Gov. Wolf: Municipalities That Rely Solely on State Police Should Share in Cost

HARRISBURG – At a press conference with legislators and the Pennsylvania State Police (PSP), Gov. Tom Wolf on Tuesday called for support for legislation that will impose a fee to municipalities that do not have a local police department and rely solely on state police for local police coverage.

“We all want safe communities,” Wolf said. “That means adequate police protection and structurally sound roads and bridges.

“But right now, some municipalities are not paying their fair share for police protection, and to compensate for that deficit, money is being taken from the Motor License Fund that would otherwise go to our roads and bridges.”

Rep. Mike Sturla’s House Bill 959 and Sen. Jay Costa’s Senate Bill 741 will correct that imbalance by requiring municipalities that rely on state police to chip in on the cost of coverage.

The fee will help supplement the funding PSP will lose as the Motor License Fund draw-down is reduced by 4 percent annually until it is capped in 2027.

“This fee is about fairness,” Sturla said. “While 80 percent of Pennsylvanians pay for their local police services, some with average incomes barely above poverty, 20 percent rely solely on the PSP.

“The PSP are using Motor License Fund dollars to help fund those patrols and everyone is missing out on road and bridge repair projects that would improve public safety for all.

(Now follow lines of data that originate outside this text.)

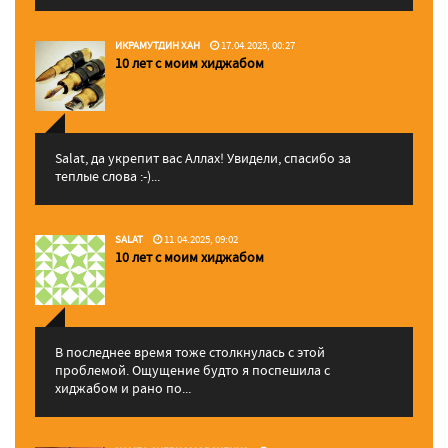
ИКРАМУТДИН ХАН
17.04.2025, 00:27
10 лет с моим хиджабом
Salat, да укрепит вас Аллаx! Увидели, спасибо за
теплые слова :-)...
SALAT
11.04.2025, 09:02
10 лет с моим хиджабом
В последнее время тоже столкнулась с этой
проблемой. Ощущение будто я поспешила с
хиджабом и рано по...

“Charging a reasonable fee for the exemplary service the PSP provides will give them the resources needed to provide those services while preserving public safety.”

“When local governments disbanded their police forces, our State troopers stepped in to do the work,” Costa said. “They upheld their oath to protect all of our citizens.

“The problem in this funding stream is not with our brave men and women who are officers. But they are doing a new job now, and we need a fair, guaranteed revenue for their expanded scope.”

“Approximately 10 million taxpayers currently support their own municipal police through local taxes,” State Police Commissioner Col. Robert Evanchick said.

“This proposal simply asks the municipalities that do not fund a police department to begin to share in the cost that their neighbors already shoulder.

“This proposal begins to close the looming budget gap and creates a framework for supporting public safety now and in the years to come.”

House Bill 959 and Senate Bill 741 would assess a fee on municipalities where the state police provide full-time local policing services.

The fee would be assessed to the municipality on a per-capita basis according to the most recent decennial census population, excluding the institutionalized population in state Department of Corrections Institutions.

Distressed municipalities and those in Act 47 status are exempt from paying the fee.

The fee schedule is set on a sliding scale ranging from $8 per capita for a municipality with a population up to 2,000, to $166 per capita for municipalities with a population over 20,000.

During its first year, the fee would raise an estimated $104 million for PSP operations, services and cadet classes. Any fee increases would occur annually, based on the Consumer Price Index for All Urban Consumers (CPI-U) for the Philadelphia-Camden-Wilmington, PA-NJ-DE-MD area. If the CPI-U does not increase, neither would the fee.

“I’m asking for support for House Bill 959 and Senate Bill 741, which will help ensure all communities are kept safe without taking anything away from the infrastructure we all share and need,” Wolf said. “It’s time that all Pennsylvanians pay their fair share.”